Im Maschinenbau, der gemessen an der Beschäftigtenzahl wichtigsten Industriesparte im Land, rechne man mit einem Umsatzzuwachs von rund vier Prozent für 2013, sagte Ulrich Hermani, Landesgeschäftsführer des Maschinenbauerverbands VDMA, unserer Zeitung. Besonders die führende Position der Betriebe bei Megathemen wie Energieeffizienz helfe auf der Jagd nach Marktanteilen, etwa in den wichtigsten Exportmärkten China und den USA.

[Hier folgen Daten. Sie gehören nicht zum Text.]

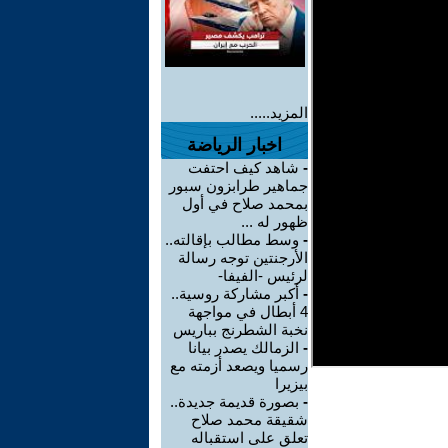
المزيد.....
اخبار الرياضة
-
شاهد كيف احتفت
جماهير طرابزون سبور
بمحمد صلاح في أول
ظهور له ...
-
وسط مطالب بإقالته..
الأرجنتين توجه رسالة
لرئيس -الفيفا-
-
أكبر مشاركة روسية..
4 أبطال في مواجهة
نخبة الشطرنج بباريس
-
الزمالك يصدر بيانا
رسميا ويصعد أزمته مع
بيزيرا
-
بصورة قديمة جديدة..
شقيقة محمد صلاح
تعلق على استقباله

Die starke Nachfrage aus Übersee ist es auch, die die Automobilindustrie 2013 vor Schlimmerem bewahren wird. Anders als die stark vom schwächelnden europäischen Markt abhängigen Marken Opel oder Ford profitieren die im Südwesten angesiedelten Premiumhersteller vom Exportboom. Oberklasse-Fahrzeuge – etwa von Daimler und Porsche – finden derzeit in den USA reißenden Absatz. Auch im IT-Sektor läuft es nicht zuletzt dank der globalen Aufstellung der Unternehmen rund. Umsätze und Beschäftigtenzahlen steigen, vor allem weil das Geschäft mit Software und Dienstleistungen für Internetanwendungen boomt.

Wo es der heimische Markt richten soll, sieht die Lage anders aus. Beim Handelsverband in Baden-Württemberg rechnet man für 2013 mit „niedrigen einstelligen Zuwächsen“ in Umsatz und Beschäftigung.

Die Energiewirtschaft sieht die Lage sogar offen kritisch. Wegen der anstehenden Bundestagswahl sei zu befürchten, dass sich die Politik nicht an wichtige Weichenstellungen zur Energiewende heranwage, sagte Matthias Wambach, Geschäftsführer des Fachverbands VfEW. Bei den Beschäftigtenzahlen deute „der Pfeil nach unten“.